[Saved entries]
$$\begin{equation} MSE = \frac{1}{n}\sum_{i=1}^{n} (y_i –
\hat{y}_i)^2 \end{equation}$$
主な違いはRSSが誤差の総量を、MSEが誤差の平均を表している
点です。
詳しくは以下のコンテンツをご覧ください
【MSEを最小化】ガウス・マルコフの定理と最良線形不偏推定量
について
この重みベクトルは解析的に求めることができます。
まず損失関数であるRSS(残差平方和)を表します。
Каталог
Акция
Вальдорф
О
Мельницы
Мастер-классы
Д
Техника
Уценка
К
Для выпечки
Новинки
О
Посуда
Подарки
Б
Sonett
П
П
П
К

...

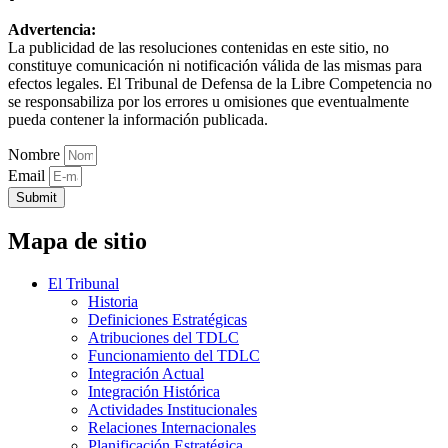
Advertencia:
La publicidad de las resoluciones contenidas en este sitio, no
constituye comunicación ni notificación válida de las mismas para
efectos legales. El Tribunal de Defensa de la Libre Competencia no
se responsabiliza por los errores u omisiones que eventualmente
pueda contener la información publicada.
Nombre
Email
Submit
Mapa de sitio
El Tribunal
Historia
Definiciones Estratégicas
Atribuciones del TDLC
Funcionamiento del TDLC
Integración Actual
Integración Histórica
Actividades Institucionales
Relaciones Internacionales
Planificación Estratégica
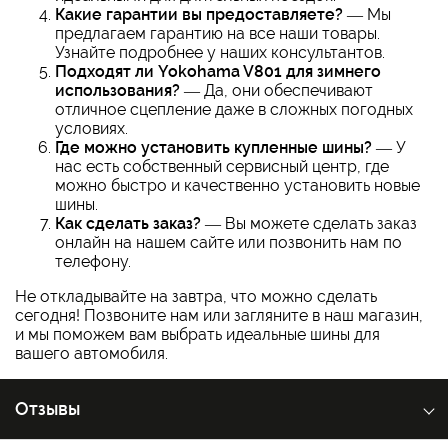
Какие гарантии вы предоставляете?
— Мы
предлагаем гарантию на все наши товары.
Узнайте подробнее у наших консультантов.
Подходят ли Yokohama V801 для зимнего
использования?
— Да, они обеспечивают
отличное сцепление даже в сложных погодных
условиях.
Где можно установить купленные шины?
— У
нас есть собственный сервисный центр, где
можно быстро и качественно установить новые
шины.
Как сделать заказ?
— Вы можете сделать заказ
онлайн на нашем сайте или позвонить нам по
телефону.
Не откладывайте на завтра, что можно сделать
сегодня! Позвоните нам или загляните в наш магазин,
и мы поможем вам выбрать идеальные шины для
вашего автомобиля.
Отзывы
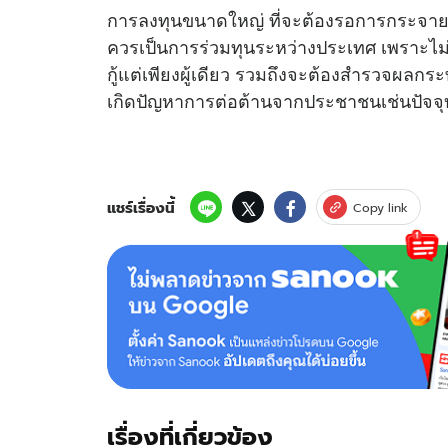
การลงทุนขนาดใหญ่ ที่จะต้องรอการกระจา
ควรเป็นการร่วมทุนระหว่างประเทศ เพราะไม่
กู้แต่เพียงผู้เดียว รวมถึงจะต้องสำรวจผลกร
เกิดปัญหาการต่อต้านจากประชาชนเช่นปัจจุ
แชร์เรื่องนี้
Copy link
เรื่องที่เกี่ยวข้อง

Instructions for the task.
Check each line of the entries above, and show every one holding the word "заказ".

Response to this task.
Как сделать заказ?
— Вы можете сделать заказ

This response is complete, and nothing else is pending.